Il n’est pas possible d’entrer ici dans tous le détail de ces travaux et de leur résultats. On va insister sur un certain nombre d’entre eux, qui sont vraiment le résultat de cette analyse des concepteurs en situation : Tout d’abord cela a permis de voir que la stratégie intégrée a du mal à émerger en pratique. Or ce résultat n’était pas nécessairement prévisible dans une vision OSMO, rationalisante et mathématisée, dans laquelle on se doit de penser que la stratégie intégrée est nécessairement la meilleure. En effet elle permet de faire une optimisation globale, et non une optimisation partie par partie, moins « sûre », puisque l’optimum du système n’est pas égal à l’optimum des parties prises isolément.Or ce raisonnement purement mathématique ne permet d’expliquer ce qu’on observe en réalité. C’est le cadre SCCO, qui nous permet d’avancer des hypothèses quant à l’explication de ce résultat:

-On peut évoquer le coût de l’activité de synchronisation cognitive identifié au niveau microscopique : pour arriver à construire le modèle commun, ou un cahier des charges commun, les concepteurs doivent construire un espace de connaissances commun. Ceci a un coût dont il faut tenir compte, et qu’il faut certainement contribuer à réduire si on veut favoriser l’émergence de la stratégie intégrée.

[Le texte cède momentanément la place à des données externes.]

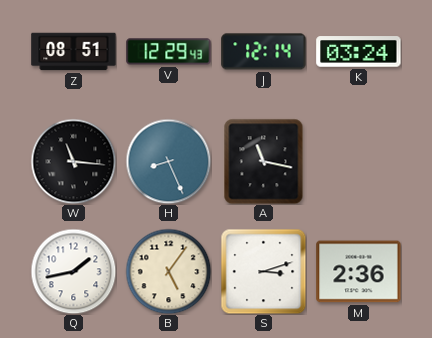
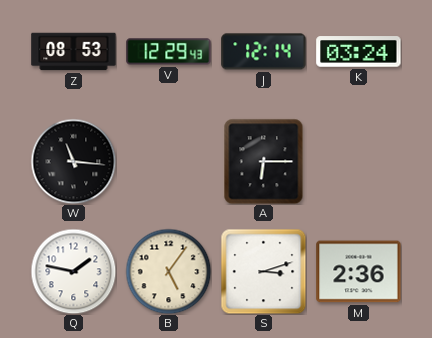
Z: 08:51 -> 08:53
H: 8:26 -> none
A: 11:17 -> 6:15
Q: 1:43 -> 1:47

- Les observations nous ont aussi amené à penser que la stratégie intégrée a trop peu émergé par manque d’organisation . Ceci montre la nécessité d’une réflexion sur l’organisation autour des méthodes et outils, en attribuant notamment des rôles aux différents concepteurs.

- …

En tout cas ces réflexions, avec d’autres, nous ont par la suite aidé à spécifier, dans la thèse de I. Ammar, les méthodes et les organisations, à mettre autour d’un outil expérimental appelé COSTO (Collaborative Specification Tool) pour favoriser un dimensionnement collaboratif plus efficace.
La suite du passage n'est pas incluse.